Il giorno della memoria è diventato con il procedere degli anni sempre di più un topos della cultura celebrativa del mondo occidentale e, a misura che i testimoni diretti dello sterminio ci lasciano per ragioni anagrafiche, la responsabilità delle nuove generazioni si configura come una sfida a tenere fermo e adamantino il senso autentico di quella memoria. Il rischio che incombe sul futuro si presenta con molteplici aspetti fra i quali: la retorica, la falsa coscienza, il negazionismo, la banalizzazione, la ridondanza, l’uso strumentale, la sacralizzazione. Primo Levi, pose al più celebre e diffuso volume della sua opera di testimonianza e di riflessione sul genocidio e sul sistema concentrazionario della morte, il titolo «Se questo è un uomo».
Ecco, il più atroce crimine della storia è stato commesso da uomini contro uomini. È giusto indagare, conoscere, comprendere e trasmettere il sapere delle diverse modalità e specificità delle ragioni con cui lo sterminio fu preparato e perpetrato. Ma è imprescindibile sapere che si trattò della distruzione di esseri umani, dell’annichilimento della loro dignità e della loro integrità.

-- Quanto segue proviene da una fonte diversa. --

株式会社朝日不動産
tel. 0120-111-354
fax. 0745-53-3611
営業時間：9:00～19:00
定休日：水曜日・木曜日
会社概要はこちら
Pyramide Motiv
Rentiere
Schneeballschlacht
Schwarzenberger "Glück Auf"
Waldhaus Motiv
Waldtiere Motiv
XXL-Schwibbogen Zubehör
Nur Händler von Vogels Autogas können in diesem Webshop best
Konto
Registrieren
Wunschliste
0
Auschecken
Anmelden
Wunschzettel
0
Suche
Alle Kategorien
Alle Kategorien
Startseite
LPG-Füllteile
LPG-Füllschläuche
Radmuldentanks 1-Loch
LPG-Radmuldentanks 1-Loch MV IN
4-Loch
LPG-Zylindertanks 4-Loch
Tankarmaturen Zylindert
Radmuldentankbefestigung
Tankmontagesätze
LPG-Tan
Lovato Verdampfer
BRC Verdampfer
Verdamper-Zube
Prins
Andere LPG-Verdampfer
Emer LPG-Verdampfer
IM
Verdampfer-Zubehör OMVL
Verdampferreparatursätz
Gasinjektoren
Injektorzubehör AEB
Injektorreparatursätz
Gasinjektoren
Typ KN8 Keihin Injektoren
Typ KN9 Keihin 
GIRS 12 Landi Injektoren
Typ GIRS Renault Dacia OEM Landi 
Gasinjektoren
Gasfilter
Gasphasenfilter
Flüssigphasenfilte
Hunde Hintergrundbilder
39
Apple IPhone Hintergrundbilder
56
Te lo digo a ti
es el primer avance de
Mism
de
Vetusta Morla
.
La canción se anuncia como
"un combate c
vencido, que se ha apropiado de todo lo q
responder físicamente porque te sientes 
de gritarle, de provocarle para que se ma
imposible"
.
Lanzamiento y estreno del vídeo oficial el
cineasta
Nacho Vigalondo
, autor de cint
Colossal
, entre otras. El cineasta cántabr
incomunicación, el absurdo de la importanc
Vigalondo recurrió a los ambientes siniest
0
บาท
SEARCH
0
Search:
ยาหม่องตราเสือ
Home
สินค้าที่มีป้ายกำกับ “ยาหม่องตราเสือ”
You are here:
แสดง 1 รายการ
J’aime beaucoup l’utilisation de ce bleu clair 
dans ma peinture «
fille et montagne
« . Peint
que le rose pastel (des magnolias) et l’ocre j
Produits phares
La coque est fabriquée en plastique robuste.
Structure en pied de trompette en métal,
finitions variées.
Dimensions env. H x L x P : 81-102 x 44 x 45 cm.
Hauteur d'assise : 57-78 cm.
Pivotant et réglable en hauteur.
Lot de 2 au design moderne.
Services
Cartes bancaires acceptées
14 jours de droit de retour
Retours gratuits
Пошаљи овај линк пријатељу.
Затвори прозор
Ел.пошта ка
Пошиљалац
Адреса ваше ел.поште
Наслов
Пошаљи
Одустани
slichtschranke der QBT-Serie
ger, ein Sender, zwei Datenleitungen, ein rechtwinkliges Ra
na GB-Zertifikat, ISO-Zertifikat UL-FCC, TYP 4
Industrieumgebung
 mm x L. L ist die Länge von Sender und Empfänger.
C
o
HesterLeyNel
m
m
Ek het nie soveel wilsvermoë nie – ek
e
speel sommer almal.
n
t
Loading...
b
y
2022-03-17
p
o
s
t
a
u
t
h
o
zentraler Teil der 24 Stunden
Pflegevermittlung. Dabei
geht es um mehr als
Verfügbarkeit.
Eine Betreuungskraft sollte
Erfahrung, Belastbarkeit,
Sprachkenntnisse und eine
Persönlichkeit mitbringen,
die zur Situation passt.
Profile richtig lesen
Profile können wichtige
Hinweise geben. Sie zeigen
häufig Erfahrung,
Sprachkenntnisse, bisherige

La memoria di quell’orrore deve entrare a fare parte delle più intime fibre della primissima formazione di ogni essere umano, nell’unica forma che possa garantire il non ripetersi della sottocultura dell’odio che fu il ventre gravido che generò la peste dello sterminio di massa e del genocidio, la consapevolezza culturale, interiore e psichica dell’universalità dell’essere umano, il cui statuto di titolarità è contenuto nella Carta Universale dei Diritti dell’Uomo, a partire dal primo articolo: «tutti gli uomini nascono liberi ed eguali pari in dignità e diritti».
Ma noi siamo lontani anni luce da un simile livello di coscienza, anzi siamo pesantemente regrediti riguardo ai principi fondativi delle grandi Carte dei Diritti, in particolare della nostra straordinaria Costituzione. Questa legge delle leggi, che definisce il carattere nazionale della nostra repubblica e su cui tutti i governi giurano, è costitutivamente antifascista senza se e senza ma.
Ma in questi anni abbiamo visto crescere il revanscismo nostalgico o neofascista, le nostre televisioni si sono riempite di pseudo revisionisti miranti a riabilitare i peggiori criminali fascisti, a partire dal peggiore e più vile di essi, Mussolini.
I conservatori di questo Paese hanno espunto lo studio della Costituzione dalle scuole superiori, invece di estenderla anche alle medie, alle elementari e persino alle materne. Le cosiddette sinistre riformiste hanno lasciato fare. Molti gazzettieri si sono baloccati con il mito fradicio e nocivo degli italiani brava gente, che oggi si ritrova sotto il nuovo e patetico maquillage «Gli italiani non sono razzisti» o sotto quello ridicolo «io non sono razzista, ma…».
Sia chiaro, in Italia ci furono ai tempi del fascismo tante brave persone e anche oggi milioni di italiani sono magnifiche persone generose, ma allora come adesso lo erano perché brave persone, non perché italiani. I fascisti italiani perpetrarono un genocidio in Cirenaica, uno sterminio di massa in Etiopia, 135.000 civili sterminati in due giorni con l’iprite e devastarono con massacri, pulizie etniche, campi di concetramento in cui si facevano morire civili di fame e malattie, le terre della Iugoslavia.
Un popolo di brava gente non avrebbe permesso di cacciare bambini dalle scuole per poi destinarli allo sterminio solo per la colpa di essere nati e si sarebbe comportato come i bulgari e i danesi che salvarono tutti i loro ebrei opponendosi ai criminali nazisti. Ecco il grande nemico di una memoria che può edificare un futuro di giustizia sociale e uguaglianza, la retorica propagandistica e auto assolutoria che porta alla vile indifferenza di massa.
Il ventre della sottocultura dell’odio è ancora fertilissimo in ogni parte del mondo, lo si capisce guardando la semina di morte degli emigranti e, persino uno Stato che si definisce ebraico, ha potuto varare una legge razziale come la legge dello stato nazione che discrimina i palestinesi non solo dei territori occupati ma anche quelli di passaporto israeliano. Non basta mettersi uno zucchetto in testa una volta all’anno per ottenere il certificato di buona condotta.